▶ _EXERCISE BRIEF_: Give the records again in full, exactly as they appear, but without the pictures.

***** DATASET EXTRACT

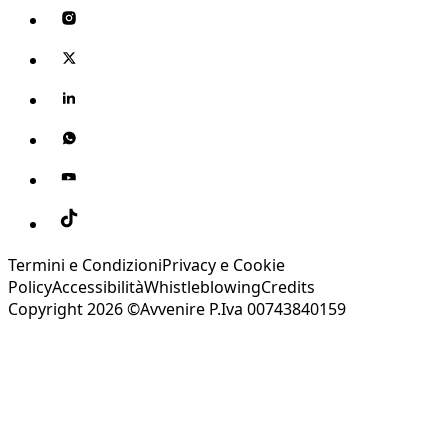
Termini e Condizioni
Privacy e Cookie
Policy
Accessibilità
Whistleblowing
Credits
Copyright 2026 ©Avvenire P.Iva 00743840159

**********

▶ _SOLUTION TO THE EXERCISE_:
Termini e Condizioni
Privacy e Cookie
Policy
Accessibilità
Whistleblowing
Credits
Copyright 2026 ©Avvenire P.Iva 00743840159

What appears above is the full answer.